Researchers are starting work on a three-year project aimed at improving methods for visual analysis of large heterogeneous datasets as part of a recent Department of Energy (DOE) funding opportunity. The joint project, titled “Neural Field Processing for Visual Analysis,” will be led at LLNL by co-PI Andrew Gillette, with colleagues from Vanderbilt University and the University of Arizona. The newly funded project will explore methods for processing implicit neural representations (INRs)—datasets that incorporate coordinate-based neural networks to represent scientific datasets efficiently and compactly. Currently, traditional processing algorithms and visual analysis techniques cannot be applied to INRs directly.

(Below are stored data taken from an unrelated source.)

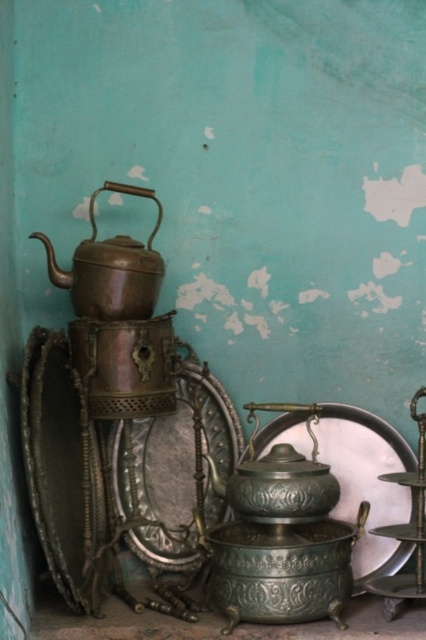 Question: Is polished silver plate at center above polished bronze teapot at center?

Choices:
 (A) yes
 (B) no

Answer: (A)

Question: Which point is closer to the camera?

Choices:
 (A) (118, 436)
 (B) (305, 513)
 (C) (152, 275)
 (D) (336, 470)

Answer: (B)

Question: Is polished silver plate at center thinner than bronze metallic teapot at upper left?

Choices:
 (A) yes
 (B) no

Answer: (B)

Question: Which of the following is the farthest from the observer?

Choices:
 (A) polished silver plate at center
 (B) green patina plate at center
 (C) polished bronze teapot at center
 (D) bronze metallic teapot at upper left

Answer: (A)

Question: Is green patina plate at center further to the viewer compared to polished bronze teapot at center?

Choices:
 (A) no
 (B) yes

Answer: (B)

Question: Estimate the real-world distances between objects in this image. Which object is closer to the polished silver plate at center?

Choices:
 (A) green patina plate at center
 (B) bronze metallic teapot at upper left
 (C) polished bronze teapot at center

Answer: (A) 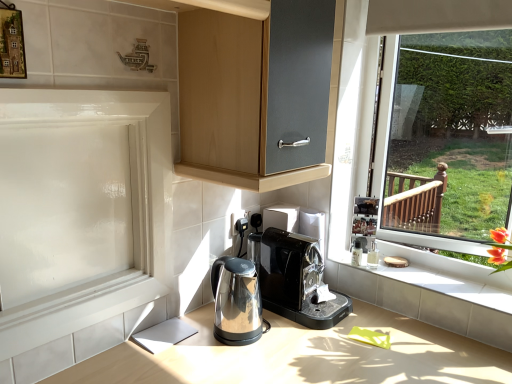 Identify the location of free space in front of stainless steel kettle at lower center, the second home appliance from the right. This screenshot has width=512, height=384. (252, 363). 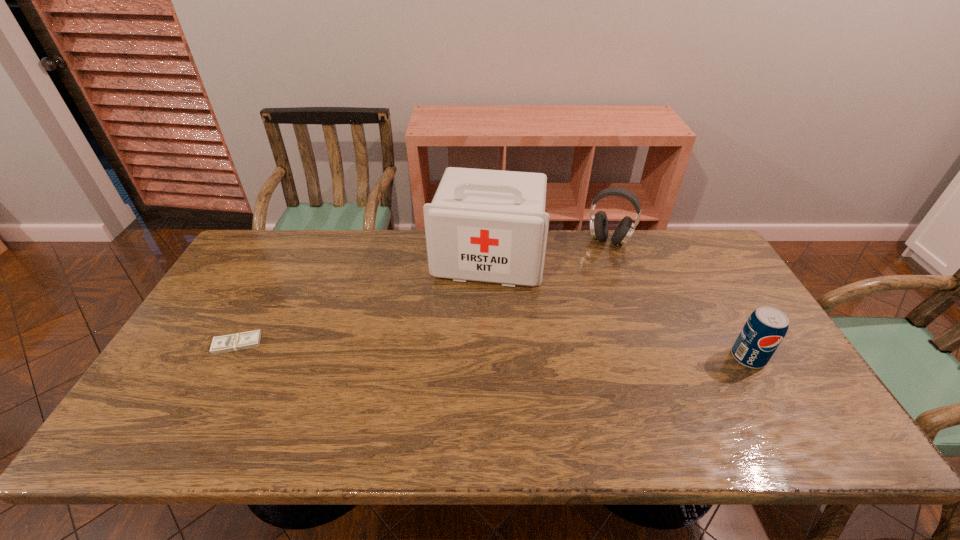 The height and width of the screenshot is (540, 960). Find the location of `free space at the far edge of the desktop`. free space at the far edge of the desktop is located at coordinates coord(300,238).

Image resolution: width=960 pixels, height=540 pixels. I want to click on free location at the near edge of the desktop, so click(396, 384).

Where is `vacant space at the left edge of the desktop`? vacant space at the left edge of the desktop is located at coordinates (176, 369).

This screenshot has width=960, height=540. I want to click on free space at the right edge of the desktop, so click(x=720, y=336).

Where is `vacant space at the far right corner of the desktop`? vacant space at the far right corner of the desktop is located at coordinates (697, 271).

Image resolution: width=960 pixels, height=540 pixels. What are the coordinates of `free spot at the near right corner of the desktop` in the screenshot? It's located at (804, 390).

“It’s an honor to have been selected to carry out this research for the DOE,” Gillette said. “Fast and accurate visualization is essential for a wide variety of activities underway at DOE laboratories. My goal over the next three years is to partner closely with application domain specialists and demonstrate how advances in visualization methodologies can directly benefit scientific inquiry.”

DeepRacer car positioned on the blue track with a dashed yellow center line and white lines marking the outside of the lane

Hackathon Puts Machine Learning in the Driver’s Seat

After 10 years, the “try something new” spirit of LLNL’s seasonal hackathon is alive and well. The fall 2022 event featured an Amazon Web Services (AWS) DeepRacer machine learning competition, in which participants used a cloud-based racing simulator to train an autonomous race car with reinforcement learning algorithms. Sponsored by LLNL’s Office of the Chief Information Officer and the Computing Directorate, the hackathon provided a unique opportunity to combine cloud, data science, and computing technologies.

Working in teams or individually, drivers trained their cars for a time trial—the fastest car wins—and submitted their models ahead of race day. The AWS team set up the physical track in the parking lot of the Livermore Valley Open Campus, where drivers took turns running their models with the DeepRacer car. Data scientist Mary Silva recalled, “We were cheering for each other like at a sporting event. Everyone was kind of holding their breath to see who would win.” The world record run for the event’s specific track layout is 7 seconds. The Lab’s winning time was 8.873 seconds.

portrait of Alexander next to the seminar series icon

Virtual Seminar Explores Data Dimensionality

In the DSI’s November virtual seminar, Alexander Cloninger of UC San Diego presented “Networks that Adapt to Intrinsic Dimensionality Beyond the Domain.” His talk focused on central questions in deep learning: the minimum size of the network needed to approximate a certain class of functions, and how the dimensionality of the data affects the number of points needed to learn such a network. He discussed his work in the context of two-sample testing, manifold autoencoders, and data generation.

Cloninger is an associate professor in the Department of Mathematical Sciences and the Halıcıoğlu Data Science Institute at UC San Diego. He received his PhD in Applied Mathematics and Scientific Computation from the University of Maryland. He researches problems in the area of geometric data analysis and applied harmonic analysis. A recording of the seminar will be posted to the YouTube playlist. The next seminar, scheduled for December 1, will be the DSI’s first in a hybrid format.

DSSI logo

Student Internship Application Deadline

The Data Science Summer Institute (DSSI) application window is now open through January 31. The 2023 program will run for 12 weeks and is open to both undergraduate and graduate students. Visit the DSSI website for information about how to apply, including a list of FAQs—or share this link with students who may be interested in an internship.

Class of 2022 intern Jonathan Anzules said of the program, “New technological advances and the cheapening of data acquisition have vastly expanded what is possible in bioinformatics. Things like predicting protein folding and interactions, which I previously believed impossible, are not anymore. My experience at LLNL has changed what I think is possible.”